And I want that discussion too. Just not on this one.
Re: FPGA, as far as I can see this is idle chatter. Chip's working and you can always tell when he's mostly silent, but for a query or update. Last update was about clock speeds, and he expressed being tired of messing with COGS.
If I were to guess, he's on the math block and the HUB, gluing things together right now. I think he's got the pins sorted for a first pass as that one hasn't seen discussion in a while.
Bet it's a few weeks tops until we get an image.
Maybe he can give us another estimate. His last one was something like 5 weeks, and that was three weeks ago, or something along those lines. One of us could go pick through the posts and nail it down more...
Comments
Lucky there is a very simple solution to that - use the default setting. Mapping is a safe-superset feature.
I do not really follow the 'logic' of avoiding user control, just in case, whilst nobbling power users, who may want to choose a Bandwidth/Power balance themselves for each particular design.

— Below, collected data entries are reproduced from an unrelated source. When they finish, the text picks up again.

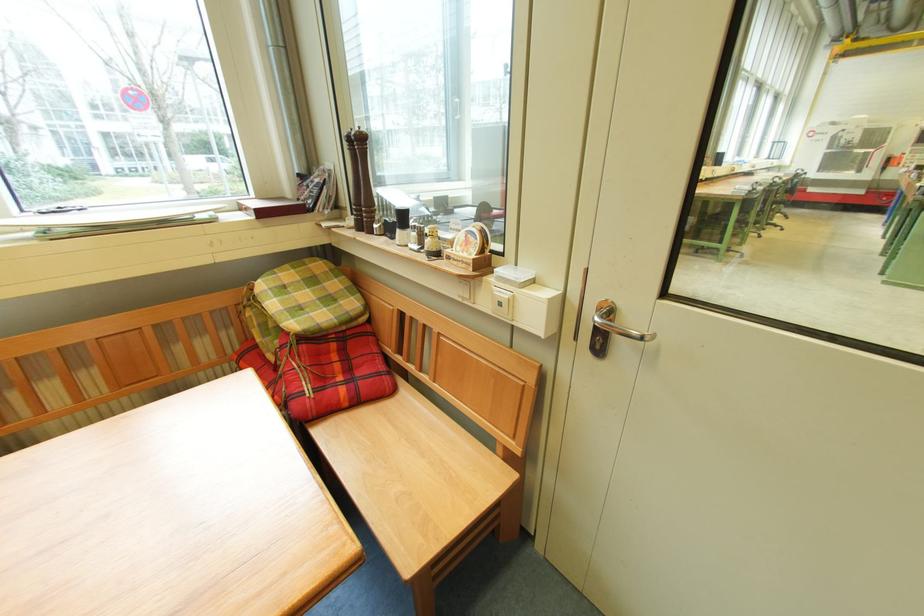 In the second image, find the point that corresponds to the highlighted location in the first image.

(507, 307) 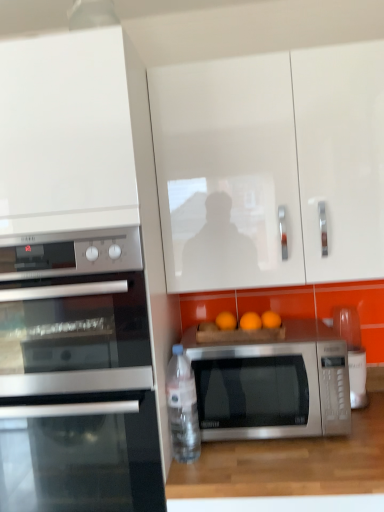 Question: Can you confirm if satin black oven at left is taller than white glossy cabinet at upper left, which appears as the first cabinetry when viewed from the left?

Choices:
 (A) yes
 (B) no

Answer: (B)

Question: Considering the relative positions of satin black oven at left and white glossy cabinet at upper left, which is the 2th cabinetry from right to left, in the image provided, is satin black oven at left to the left of white glossy cabinet at upper left, which is the 2th cabinetry from right to left, from the viewer's perspective?

Choices:
 (A) yes
 (B) no

Answer: (B)

Question: Can you confirm if satin black oven at left is bigger than white glossy cabinet at upper left, which appears as the first cabinetry when viewed from the left?

Choices:
 (A) yes
 (B) no

Answer: (B)

Question: Is satin black oven at left smaller than white glossy cabinet at upper left, which is the 2th cabinetry from right to left?

Choices:
 (A) yes
 (B) no

Answer: (A)

Question: From the image's perspective, does satin black oven at left appear higher than white glossy cabinet at upper left, which is the 2th cabinetry from right to left?

Choices:
 (A) yes
 (B) no

Answer: (B)

Question: Is satin black oven at left with white glossy cabinet at upper left, which appears as the first cabinetry when viewed from the left?

Choices:
 (A) no
 (B) yes

Answer: (A)

Question: From the image's perspective, would you say wooden at lower center is shown under satin silver microwave at left, the 2th microwave oven positioned from the right?

Choices:
 (A) yes
 (B) no

Answer: (A)

Question: From a real-world perspective, is wooden at lower center below satin silver microwave at left, positioned as the 1th microwave oven in left-to-right order?

Choices:
 (A) yes
 (B) no

Answer: (A)

Question: Considering the relative sizes of wooden at lower center and satin silver microwave at left, positioned as the 1th microwave oven in left-to-right order, in the image provided, is wooden at lower center bigger than satin silver microwave at left, positioned as the 1th microwave oven in left-to-right order,?

Choices:
 (A) no
 (B) yes

Answer: (B)

Question: Does wooden at lower center have a greater width compared to satin silver microwave at left, positioned as the 1th microwave oven in left-to-right order?

Choices:
 (A) no
 (B) yes

Answer: (B)

Question: From a real-world perspective, is wooden at lower center located higher than satin silver microwave at left, the 2th microwave oven positioned from the right?

Choices:
 (A) yes
 (B) no

Answer: (B)

Question: Can you confirm if wooden at lower center is thinner than satin silver microwave at left, positioned as the 1th microwave oven in left-to-right order?

Choices:
 (A) yes
 (B) no

Answer: (B)

Question: From a real-world perspective, does wooden at lower center sit lower than white glossy cabinet at upper center, placed as the 2th cabinetry when sorted from left to right?

Choices:
 (A) yes
 (B) no

Answer: (A) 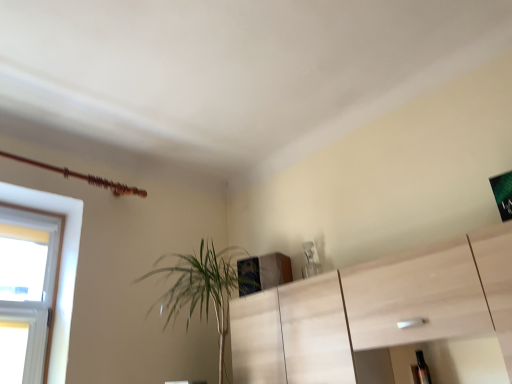 Question: In the image, is transparent plastic bottle at lower right positioned in front of or behind green leafy plant at center-left?

Choices:
 (A) behind
 (B) front

Answer: (A)

Question: Is transparent plastic bottle at lower right wider or thinner than green leafy plant at center-left?

Choices:
 (A) wide
 (B) thin

Answer: (B)

Question: Does point (420, 352) appear closer or farther from the camera than point (186, 269)?

Choices:
 (A) closer
 (B) farther

Answer: (A)

Question: Looking at their shapes, would you say green leafy plant at center-left is wider or thinner than transparent plastic bottle at lower right?

Choices:
 (A) wide
 (B) thin

Answer: (A)

Question: Would you say green leafy plant at center-left is inside or outside transparent plastic bottle at lower right?

Choices:
 (A) outside
 (B) inside

Answer: (A)

Question: Would you say green leafy plant at center-left is to the left or to the right of transparent plastic bottle at lower right in the picture?

Choices:
 (A) right
 (B) left

Answer: (B)

Question: Looking at the image, does green leafy plant at center-left seem bigger or smaller compared to transparent plastic bottle at lower right?

Choices:
 (A) big
 (B) small

Answer: (A) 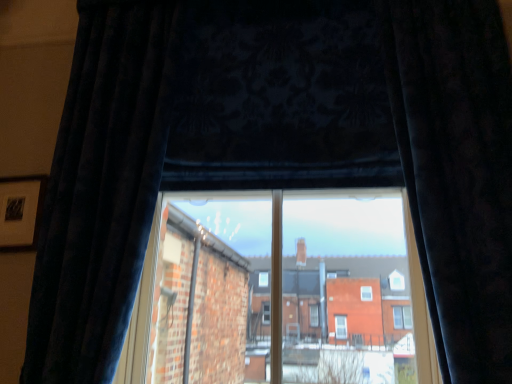 This screenshot has height=384, width=512. In order to click on velvet dark blue curtain at left, which is the second curtain in right-to-left order in this screenshot , I will do `click(101, 190)`.

The width and height of the screenshot is (512, 384). Describe the element at coordinates (101, 190) in the screenshot. I see `velvet dark blue curtain at left, which is the second curtain in right-to-left order` at that location.

How much space does velvet dark blue curtain at right, the second curtain when ordered from left to right, occupy vertically?

1.36 meters.

In order to click on velvet dark blue curtain at right, the first curtain in the right-to-left sequence in this screenshot , I will do `click(457, 172)`.

This screenshot has width=512, height=384. Describe the element at coordinates (457, 172) in the screenshot. I see `velvet dark blue curtain at right, the second curtain when ordered from left to right` at that location.

Where is `velvet dark blue curtain at left, the first curtain from the left`? Image resolution: width=512 pixels, height=384 pixels. velvet dark blue curtain at left, the first curtain from the left is located at coordinates (101, 190).

Between velvet dark blue curtain at right, the first curtain in the right-to-left sequence, and velvet dark blue curtain at left, the first curtain from the left, which one appears on the right side from the viewer's perspective?

Positioned to the right is velvet dark blue curtain at right, the first curtain in the right-to-left sequence.

Is the depth of velvet dark blue curtain at right, the second curtain when ordered from left to right, greater than that of velvet dark blue curtain at left, which is the second curtain in right-to-left order?

No, velvet dark blue curtain at right, the second curtain when ordered from left to right, is closer to the viewer.

Which point is more forward, [411,93] or [111,352]?

Positioned in front is point [111,352].

From the image's perspective, which one is positioned higher, velvet dark blue curtain at right, the second curtain when ordered from left to right, or velvet dark blue curtain at left, which is the second curtain in right-to-left order?

From the image's view, velvet dark blue curtain at right, the second curtain when ordered from left to right, is above.

From a real-world perspective, between velvet dark blue curtain at right, the first curtain in the right-to-left sequence, and velvet dark blue curtain at left, the first curtain from the left, who is vertically lower?

velvet dark blue curtain at right, the first curtain in the right-to-left sequence.

Considering the sizes of objects velvet dark blue curtain at right, the first curtain in the right-to-left sequence, and velvet dark blue curtain at left, the first curtain from the left, in the image provided, who is wider, velvet dark blue curtain at right, the first curtain in the right-to-left sequence, or velvet dark blue curtain at left, the first curtain from the left,?

velvet dark blue curtain at right, the first curtain in the right-to-left sequence, is wider.

Consider the image. In terms of height, does velvet dark blue curtain at right, the first curtain in the right-to-left sequence, look taller or shorter compared to velvet dark blue curtain at left, which is the second curtain in right-to-left order?

In the image, velvet dark blue curtain at right, the first curtain in the right-to-left sequence, appears to be shorter than velvet dark blue curtain at left, which is the second curtain in right-to-left order.

Is velvet dark blue curtain at right, the second curtain when ordered from left to right, bigger or smaller than velvet dark blue curtain at left, which is the second curtain in right-to-left order?

velvet dark blue curtain at right, the second curtain when ordered from left to right, is smaller than velvet dark blue curtain at left, which is the second curtain in right-to-left order.

Is velvet dark blue curtain at right, the second curtain when ordered from left to right, situated inside velvet dark blue curtain at left, the first curtain from the left, or outside?

velvet dark blue curtain at right, the second curtain when ordered from left to right, exists outside the volume of velvet dark blue curtain at left, the first curtain from the left.

Can you see velvet dark blue curtain at right, the second curtain when ordered from left to right, touching velvet dark blue curtain at left, which is the second curtain in right-to-left order?

There is a gap between velvet dark blue curtain at right, the second curtain when ordered from left to right, and velvet dark blue curtain at left, which is the second curtain in right-to-left order.

Does velvet dark blue curtain at right, the first curtain in the right-to-left sequence, turn towards velvet dark blue curtain at left, which is the second curtain in right-to-left order?

No, velvet dark blue curtain at right, the first curtain in the right-to-left sequence, is not aimed at velvet dark blue curtain at left, which is the second curtain in right-to-left order.

Locate an element on the screen. curtain directly beneath the velvet dark blue curtain at left, which is the second curtain in right-to-left order (from a real-world perspective) is located at coordinates (457, 172).

Which object is positioned more to the left, velvet dark blue curtain at left, the first curtain from the left, or velvet dark blue curtain at right, the second curtain when ordered from left to right?

velvet dark blue curtain at left, the first curtain from the left.

Considering their positions, is velvet dark blue curtain at left, the first curtain from the left, located in front of or behind velvet dark blue curtain at right, the second curtain when ordered from left to right?

In the image, velvet dark blue curtain at left, the first curtain from the left, appears behind velvet dark blue curtain at right, the second curtain when ordered from left to right.

Which is closer, (92, 142) or (440, 9)?

The point (92, 142) is closer.

Based on the photo, from the image's perspective, does velvet dark blue curtain at left, which is the second curtain in right-to-left order, appear lower than velvet dark blue curtain at right, the second curtain when ordered from left to right?

Indeed, from the image's perspective, velvet dark blue curtain at left, which is the second curtain in right-to-left order, is shown beneath velvet dark blue curtain at right, the second curtain when ordered from left to right.

From a real-world perspective, who is located higher, velvet dark blue curtain at left, the first curtain from the left, or velvet dark blue curtain at right, the second curtain when ordered from left to right?

In real-world perspective, velvet dark blue curtain at left, the first curtain from the left, is above.

Considering the relative sizes of velvet dark blue curtain at left, the first curtain from the left, and velvet dark blue curtain at right, the second curtain when ordered from left to right, in the image provided, is velvet dark blue curtain at left, the first curtain from the left, thinner than velvet dark blue curtain at right, the second curtain when ordered from left to right,?

Correct, the width of velvet dark blue curtain at left, the first curtain from the left, is less than that of velvet dark blue curtain at right, the second curtain when ordered from left to right.

Is velvet dark blue curtain at left, which is the second curtain in right-to-left order, taller than velvet dark blue curtain at right, the first curtain in the right-to-left sequence?

Yes, velvet dark blue curtain at left, which is the second curtain in right-to-left order, is taller than velvet dark blue curtain at right, the first curtain in the right-to-left sequence.

Can you confirm if velvet dark blue curtain at left, which is the second curtain in right-to-left order, is smaller than velvet dark blue curtain at right, the second curtain when ordered from left to right?

No, velvet dark blue curtain at left, which is the second curtain in right-to-left order, is not smaller than velvet dark blue curtain at right, the second curtain when ordered from left to right.

Is velvet dark blue curtain at left, which is the second curtain in right-to-left order, not within velvet dark blue curtain at right, the first curtain in the right-to-left sequence?

Yes, velvet dark blue curtain at left, which is the second curtain in right-to-left order, is located beyond the bounds of velvet dark blue curtain at right, the first curtain in the right-to-left sequence.

Is velvet dark blue curtain at left, which is the second curtain in right-to-left order, not near velvet dark blue curtain at right, the second curtain when ordered from left to right?

Indeed, velvet dark blue curtain at left, which is the second curtain in right-to-left order, is not near velvet dark blue curtain at right, the second curtain when ordered from left to right.

Is velvet dark blue curtain at left, the first curtain from the left, turned away from velvet dark blue curtain at right, the second curtain when ordered from left to right?

No, velvet dark blue curtain at left, the first curtain from the left,'s orientation is not away from velvet dark blue curtain at right, the second curtain when ordered from left to right.

How different are the orientations of velvet dark blue curtain at left, which is the second curtain in right-to-left order, and velvet dark blue curtain at right, the first curtain in the right-to-left sequence, in degrees?

0.405 degrees.

What are the coordinates of `curtain that appears above the velvet dark blue curtain at left, the first curtain from the left (from the image's perspective)` in the screenshot? It's located at (457, 172).

You are a GUI agent. You are given a task and a screenshot of the screen. Output one action in this format:
    pyautogui.click(x=<x>, y=<y>)
    Task: Click on the curtain located above the velvet dark blue curtain at right, the first curtain in the right-to-left sequence (from a real-world perspective)
    
    Given the screenshot: What is the action you would take?
    pyautogui.click(x=101, y=190)

At what (x,y) coordinates should I click in order to perform the action: click on curtain lying in front of the velvet dark blue curtain at left, which is the second curtain in right-to-left order. Please return your answer as a coordinate pair (x, y). This screenshot has width=512, height=384. Looking at the image, I should click on (457, 172). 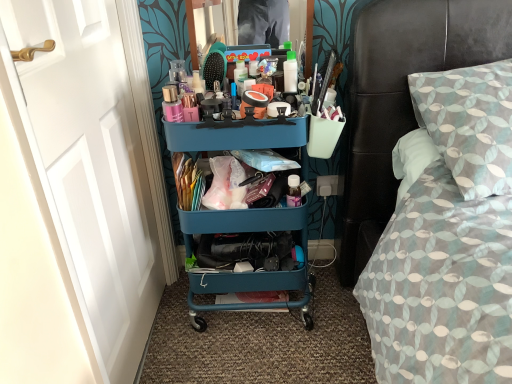 Measure the distance between teal plastic cart at center and camera.

1.16 meters.

The image size is (512, 384). In order to click on white plastic power outlet at lower center in this screenshot , I will do `click(327, 185)`.

Considering the sizes of patterned fabric bed at right and white plastic power outlet at lower center in the image, is patterned fabric bed at right taller or shorter than white plastic power outlet at lower center?

In the image, patterned fabric bed at right appears to be taller than white plastic power outlet at lower center.

How many degrees apart are the facing directions of patterned fabric bed at right and white plastic power outlet at lower center?

They differ by 1.77 degrees in their facing directions.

There are already shiploads of things users have to manage in a system when merging P1+ objects like Memory and Pin mappings, as well as Clock and Power Budgets.
This is not apps running on a iPhone.
I think you are saying the COG Multiplier is now going to be 24x24b, and still not affect the 200MHz/100MOP targets ?
Sounds great.
Have the 32b COG counter/adders been confirmed at comfortably > 200MHz ? (ie enough margin to include the Reload and Saturate mode options, talked about earlier, which can help Software tasking & general purpose timing)
I agree. As long as any enhanced access mechanism supports a safe fallback to the current behavior, then it shouldn't be an impediment to those that want to keep it simple like it is now. (And, of course, doesn't slow down the clock frequency, consume a lot of power, or delay the release of the chip.)
Having COG code always work is a big deal. Either we do that, or we don't. It's binary.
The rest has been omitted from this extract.